И я, читая, снова почувствовала, какое счастье захлебываться этими стихами – свободно-вдохновенны-ми, безмерными, свободно льющимися и в то же время вырезанными с совершенною точностью, как вырезан, например, дубовый лист. А вот стихи Цветаевой Пушкину, призналась я, я совсем не люблю. Они лишены вдохновения, претенциозны, искусственны (быть может, только «Нет, бил барабан» лучше других). А то какие-то словесные экзерсисы, ремесленнические ухищрения; звука нет, словно человек не на рояле играет, а на столе. И мысли, в сущности, небогатые: «Пушкин – не хрестоматия, Пушкин – буйство». Так ведь это еще до нее Маяковский провозгласил, а еще до него – Тютчев.
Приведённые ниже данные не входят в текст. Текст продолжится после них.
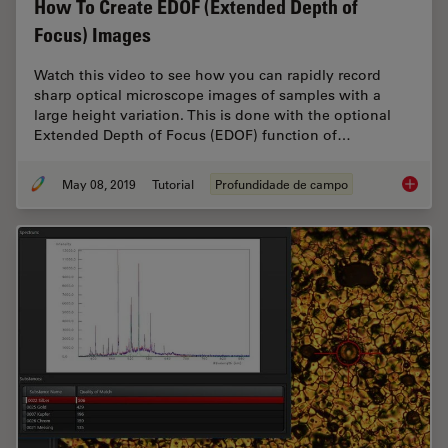
How To Create EDOF (Extended Depth of
Focus) Images
Watch this video to see how you can rapidly record
sharp optical microscope images of samples with a
large height variation. This is done with the optional
Extended Depth of Focus (EDOF) function of…
May 08, 2019
Tutorial
Profundidade de campo
How To 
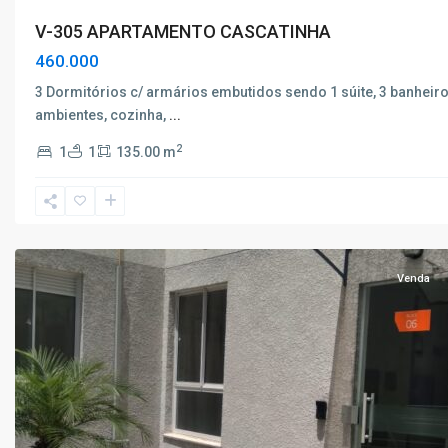
V-305 APARTAMENTO CASCATINHA
460.000
3 Dormitórios c/ armários embutidos sendo 1 súite, 3 banheiro
ambientes, cozinha,
...
Campos
2
1
1
135.00 m
Elísos
,
Poços
de
Caldas
Venda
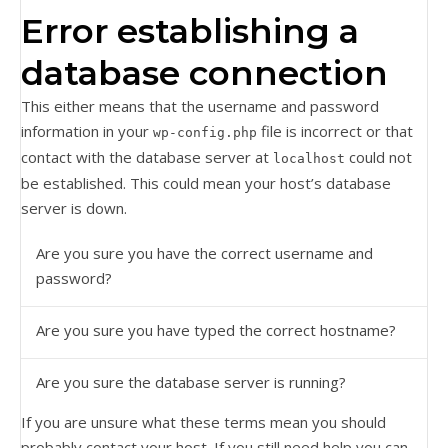
Error establishing a
database connection
This either means that the username and password
information in your
file is incorrect or that
wp-config.php
contact with the database server at
could not
localhost
be established. This could mean your host’s database
server is down.
Are you sure you have the correct username and
password?
Are you sure you have typed the correct hostname?
Are you sure the database server is running?
If you are unsure what these terms mean you should
probably contact your host. If you still need help you can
– Марине нельзя было писать о Пушкине, – сказала Анна Андреевна. – Она его не понимала и не знала. Стихи препротивные. Мы еще с Осипом говорили, что о Пушкине Марине писать нельзя…
Потом Анна Андреевна показала мне стихи Иосифа Бродского, поднесенные ей вместе с розами. Из этих стихов молодого поэта она и взяла строчку «Вы напишете о нас наискосок» – взяла эпиграфом к своему стихотворению «Последняя роза»[451].
23 сентября 62 Утром звонила Анна Андреевна и, как водится, требовала, чтобы я появилась немедля. Но я не могла и пришла только вечером.
Она – у Ники. Высоченный домище на Садово-Каретной. 8-й этаж, лифт. Большая коммунальная квартира. Некрасиво вытянутая в длину комната; ее некрасивость смягчена изобилием книжных полок и ламп. За стенкой ощущается мама и продолжение книжных полок. Анна Андреевна в платке, в кольцах, королевой сидит в кресле; перед ней маленький полированный столик. Ника молчаливо приветлива. Анна Андреевна рассказала, что сегодня ее постигла неудача. Она съездила к Эмме в Голицыно, не застала, очень утомилась в машине и отлеживалась потом у Наташи. Скоро пришел Самойлов. Ника очень изящно подала чай. Анна Андреевна рассказала, что Нина Берберова за границей опубликовала всего Ходасевича. Тираж книги – 600 экземпляров. Анна Андреевна через кого-то просила передать ей, что у нас книга мгновенно разошлась бы десятимиллионным тиражом. (Я: «Но у нас бы ее вообще не напечатали. Никаким тиражом».) О Ходасевиче Анна Андреевна отозвалась с большой любовью… Рассказала, что «Новый мир» хочет взять у нее цикл стихотворений, но Караганова (тамошняя редакторша) почему-то не желает сонет («Я тогда отделалась костром»)[452]… Иосиф Бродский, спасающийся от ленинградского КГБ, молодой поэт, которого преследуют невесть за что, под тем предлогом, будто он тунеядец, – живет сейчас в Москве – у Корниловых.